REQUIRED WORK
Where the string "Gbps" appears in a line of the data, show that line.

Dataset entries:
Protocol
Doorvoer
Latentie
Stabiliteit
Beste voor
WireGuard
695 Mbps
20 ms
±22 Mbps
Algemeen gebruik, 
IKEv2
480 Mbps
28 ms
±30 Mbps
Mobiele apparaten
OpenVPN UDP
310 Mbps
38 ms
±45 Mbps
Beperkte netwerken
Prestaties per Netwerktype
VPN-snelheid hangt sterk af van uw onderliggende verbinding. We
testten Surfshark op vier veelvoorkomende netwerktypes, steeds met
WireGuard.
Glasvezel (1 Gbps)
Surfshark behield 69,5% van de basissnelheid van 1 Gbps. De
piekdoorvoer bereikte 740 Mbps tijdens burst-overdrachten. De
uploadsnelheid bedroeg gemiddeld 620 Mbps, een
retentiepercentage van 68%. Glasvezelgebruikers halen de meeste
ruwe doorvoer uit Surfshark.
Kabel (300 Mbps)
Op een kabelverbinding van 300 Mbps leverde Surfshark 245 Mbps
==
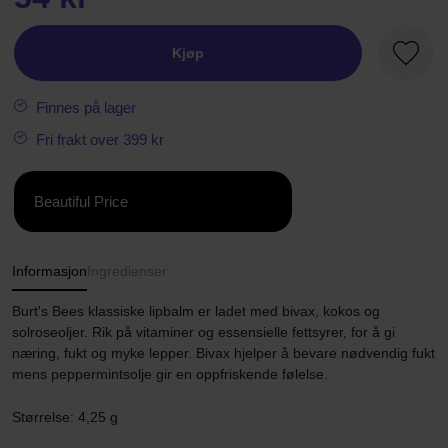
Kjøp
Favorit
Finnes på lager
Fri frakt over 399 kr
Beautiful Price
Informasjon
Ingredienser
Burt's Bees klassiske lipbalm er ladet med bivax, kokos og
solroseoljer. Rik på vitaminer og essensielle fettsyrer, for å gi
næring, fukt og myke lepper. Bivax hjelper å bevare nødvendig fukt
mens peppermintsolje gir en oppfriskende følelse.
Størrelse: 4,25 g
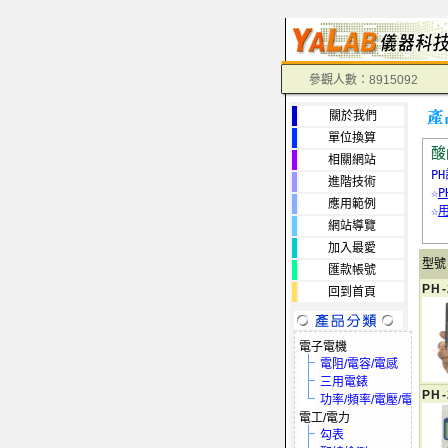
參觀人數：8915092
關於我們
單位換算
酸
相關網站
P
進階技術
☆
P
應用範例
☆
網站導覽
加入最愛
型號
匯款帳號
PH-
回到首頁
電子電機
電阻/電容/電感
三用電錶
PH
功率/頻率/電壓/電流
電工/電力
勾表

EXERCISE OUTPUT
Glasvezel (1 Gbps)
Surfshark behield 69,5% van de basissnelheid van 1 Gbps. De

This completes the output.